Neill chills in this sinister role with vampiric yellow eyes, a pale complexion, and subtle fangs. But more upsetting is the fact that he honestly doesn’t believe he’s wrong. Once diagnosed with cancer, Bromley was delighted to find that vampirism would totally reverse his illness and grant him the gift of eternal life. He begged his daughter Alison (Isabel Lucas) to turn alongside him, but she has rejected her father’s controversial choice and is now hunted by his bloodthirsty goons. In a heartbreaking moment of clarity, Bromley brings his daughter to the brink of death, then turns away in disgust when she will not embrace his undead lifestyle.

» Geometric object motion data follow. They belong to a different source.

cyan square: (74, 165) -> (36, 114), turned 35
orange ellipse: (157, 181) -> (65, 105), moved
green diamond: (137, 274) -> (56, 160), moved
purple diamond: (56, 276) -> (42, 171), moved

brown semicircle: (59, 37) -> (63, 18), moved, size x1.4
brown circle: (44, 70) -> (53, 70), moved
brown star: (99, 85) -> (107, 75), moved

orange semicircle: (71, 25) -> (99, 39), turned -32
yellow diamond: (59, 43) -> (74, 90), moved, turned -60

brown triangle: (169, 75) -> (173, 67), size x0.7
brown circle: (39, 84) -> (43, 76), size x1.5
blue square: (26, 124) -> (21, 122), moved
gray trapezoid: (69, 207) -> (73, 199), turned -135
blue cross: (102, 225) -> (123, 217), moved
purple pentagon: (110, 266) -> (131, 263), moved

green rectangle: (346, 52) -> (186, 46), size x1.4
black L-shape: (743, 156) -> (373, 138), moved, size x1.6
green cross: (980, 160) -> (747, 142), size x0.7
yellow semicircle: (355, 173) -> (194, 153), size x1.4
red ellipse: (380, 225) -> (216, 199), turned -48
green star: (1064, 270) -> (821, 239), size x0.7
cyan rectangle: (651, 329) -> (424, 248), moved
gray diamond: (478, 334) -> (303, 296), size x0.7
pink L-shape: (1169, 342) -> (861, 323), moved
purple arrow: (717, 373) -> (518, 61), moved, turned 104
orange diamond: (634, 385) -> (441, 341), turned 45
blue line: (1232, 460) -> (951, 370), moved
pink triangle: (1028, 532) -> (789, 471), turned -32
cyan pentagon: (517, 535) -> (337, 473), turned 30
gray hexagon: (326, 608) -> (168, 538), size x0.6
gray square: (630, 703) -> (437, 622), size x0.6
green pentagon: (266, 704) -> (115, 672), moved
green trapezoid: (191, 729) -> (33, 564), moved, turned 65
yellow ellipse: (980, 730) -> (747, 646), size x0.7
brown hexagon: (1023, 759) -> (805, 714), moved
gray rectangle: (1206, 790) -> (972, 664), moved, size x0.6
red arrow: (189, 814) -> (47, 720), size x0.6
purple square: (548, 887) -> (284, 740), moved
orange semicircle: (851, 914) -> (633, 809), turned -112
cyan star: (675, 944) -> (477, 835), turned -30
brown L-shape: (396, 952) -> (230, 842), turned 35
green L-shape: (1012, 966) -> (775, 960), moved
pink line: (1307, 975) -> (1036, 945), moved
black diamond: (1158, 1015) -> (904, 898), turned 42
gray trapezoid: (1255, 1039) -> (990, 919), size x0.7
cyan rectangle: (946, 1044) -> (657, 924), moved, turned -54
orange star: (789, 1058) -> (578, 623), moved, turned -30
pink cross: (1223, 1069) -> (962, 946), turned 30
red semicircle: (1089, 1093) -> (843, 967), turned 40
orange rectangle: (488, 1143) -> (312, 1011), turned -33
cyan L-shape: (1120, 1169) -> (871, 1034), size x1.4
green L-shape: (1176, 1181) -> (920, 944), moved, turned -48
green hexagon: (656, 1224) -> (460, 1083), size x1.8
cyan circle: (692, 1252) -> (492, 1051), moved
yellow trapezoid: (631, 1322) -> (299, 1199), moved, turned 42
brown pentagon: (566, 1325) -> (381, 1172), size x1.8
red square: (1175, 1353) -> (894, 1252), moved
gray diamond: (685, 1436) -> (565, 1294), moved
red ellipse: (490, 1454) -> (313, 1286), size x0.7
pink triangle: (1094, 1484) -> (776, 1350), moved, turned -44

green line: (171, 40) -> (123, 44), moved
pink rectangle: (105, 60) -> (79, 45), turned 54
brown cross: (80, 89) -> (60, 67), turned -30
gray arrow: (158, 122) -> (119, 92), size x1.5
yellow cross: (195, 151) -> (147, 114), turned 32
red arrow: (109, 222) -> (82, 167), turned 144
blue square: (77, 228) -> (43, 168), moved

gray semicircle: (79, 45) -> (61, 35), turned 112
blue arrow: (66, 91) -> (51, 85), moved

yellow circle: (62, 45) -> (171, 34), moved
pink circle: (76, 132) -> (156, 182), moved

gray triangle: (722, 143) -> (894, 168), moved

Daybreakers is a surprisingly thrilling exploration of survival and sustainability. Similar to a plot Damien Thorn would hatch, Bromley’s ultimate plan is to placate the vampire population with synthetic blood while allowing the human population to replenish itself. With a larger stock, he plans to sell authentic humans at a premium, hunting these poor souls to season the meat. Bromley rejects a cure that would reverse the vampiric disease, choosing to enrich himself over saving the world. The strangely captivating villain’s end is a cathartic nightmare and fitting punishment for a wealthy man who places himself above everyone else.

In the Mouth of Madness
While the world may remember Neill for his signature role as a gruff but compassionate paleontologist going head to head with a raging T-Rex, horror fans may picture the versatile actor maniacally rocking back and forth in a filthy Berlin apartment, commanding a boardroom of corporate vampires, disappearing into the darkness of a haunted spaceship, sermonizing to satanists, or giggling over popcorn in a deserted movie theater. Or perhaps you have another favorite role in the beloved actor’s stellar career. But whether he was playing a hero or villain, Neill brought undeniable humanity to every role, redefining our idea of masculinity and the very nature of goodness vs. evil. By bringing such disparate characters to life, Neill challenged audiences with a variety of complex roles, asking us to examine the humanity of each character no matter how flawed or virtuous.